A Pinch of... Rubber Bands

A Pinch Of… is a new feature that explores the uses and perceptions of an everyday object. Think of it as an weeklong Advent Calendar filled with nuggets of Plug perspective instead of waxy chocolate. The inaugural topic is rubber bands.



PLUG:  I wanted to ask you about the rubber band around your wrist. Is there a meaning to it? Is there a story behind it?

JOHN:  There's a basketball player, I think it's Alan Iverson, who wears one. And whenever he fucked up when he's playing he snaps himself. You know, because he's a masochist. That's his punishment for when he misses a shot or not defending or whatever. So people will come up to me and snap my rubber band. They'll look me in the eyes and go, "You punish yourself for fucking shit up, right?" And I'm always like, "No. I use those rubber bands in my daily life. Why are you hurting me?" That's happened more than once.

PLUG:  I'm sure. [snaps rubber band around John's wrist]

JOHN:  You son of a bitch.


"I used hair scrunchies religiously through high school and college and wore them on my wrist like everyone else. Then I wised up and graduated to a clear plastic band until I cut my hair off and became much too chic to tie it back at all."
- Alexis Siemon



- by Cat McCord



PLUG:  What do you think about rubber bands?

SCOTT:  They're pretty cool. They stretch. They stay fresher if you put them in the refrigerator.

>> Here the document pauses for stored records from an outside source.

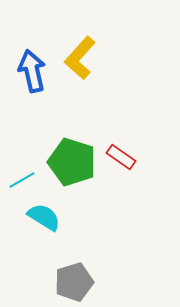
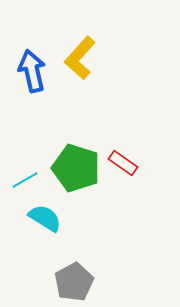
red rectangle: moved 2 px right, 6 px down
green pentagon: moved 4 px right, 6 px down
cyan line: moved 3 px right
cyan semicircle: moved 1 px right, 1 px down
gray pentagon: rotated 12 degrees counterclockwise
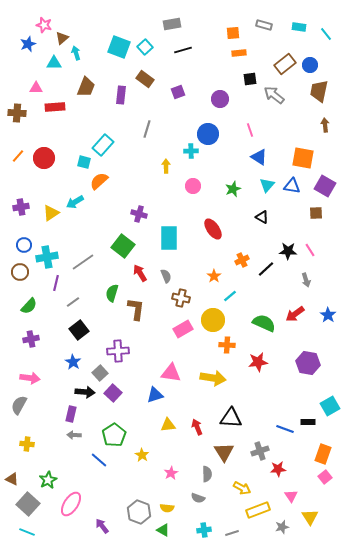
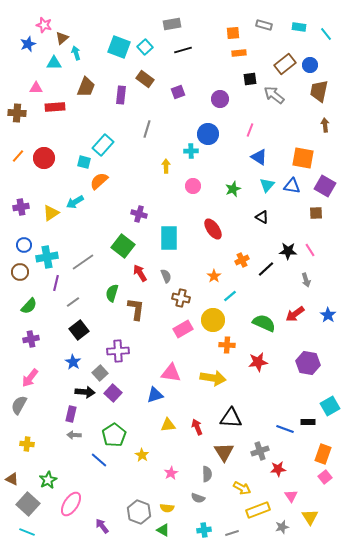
pink line at (250, 130): rotated 40 degrees clockwise
pink arrow at (30, 378): rotated 120 degrees clockwise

PLUG:  What do you use them for?

SCOTT:  Um. Wrapping things. Cock rings.



"Rubber bands are quite useful, although I have yet to master shooting a rubber band with one hand. Shooting with two hands is almost as good, but you're at a higher risk of snapping the sensitive skin on your hands."
- Alicia Marchand




"I was supposed to be in a wedding while in 8th grade. The week before, my mom took me to the dentist to get plain clear rubber bands put on instead of the neon ones that were so cool at the time. Then the day before the wedding, I ate a hot dog with mustard and it stained the clear bands a gross yellowy snot color. My mom was all upset, like this was the one thing keeping me from being beautiful. I was a shiny thirteen year-old in a purple tea-length dress with bangs three inches off my forehead. Mustardy braces were the least of my problems."